The amount of snow left on the mountains is at the lowest level in a decade and rivers in Colorado are running around 25 percent of average, she said.

Dry weather and high winds also increase the risks of rapidly spreading fires.

Igniting the West

As of Wednesday, June 13 the Associated Press listed the following fires burning across nine Western states.
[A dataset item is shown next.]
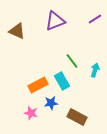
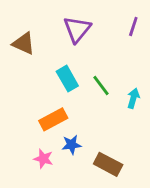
purple line: (95, 19) -> (133, 27), turned -40
purple triangle: (55, 21) -> (77, 29), turned -30
cyan rectangle: (62, 81) -> (67, 79), moved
  1. California: A wildfire that briefly threatened homes in Kern County was fully contained.
  2. Colorado: The 68-square-mile High Park Fire is 10 percent contained. More than 600 people are assigned to the fire.
  3. New Mexico: Nearly 1,000 firefighters and more than 200 National Guardsmen are battling the 56-square-mile Little Bear fire. Containment is 35 percent. More than 500 firefighters bolstered lines around the Gila fire, the country’s largest at 438 square miles.
  4. Utah: Two wildfires blackened 4,000 acres in Fishlake National Forest in southern Utah. A third fire believed to have been sparked by target shooting near Centerville, 15 miles north of Salt Lake City, was quickly contained late Monday.
  5. Wyoming: A 4-square-mile blaze at Guernsey State Park is 80 percent contained. Six helicopters and 600 firefighters are deployed. Firefighters contained 95 percent of a 13-square-mile fire in Medicine Bow National Forest and completely contained a 1,700-acre fire in Weston County.
  6. Arizona: A wildfire has charred nearly 2,700 acres but is now 40 percent contained; it began Sunday in the Tonto National Forest northwest of Phoenix. In northern Arizona on the Navajo Nation, a wildfire has burned about 600 acres.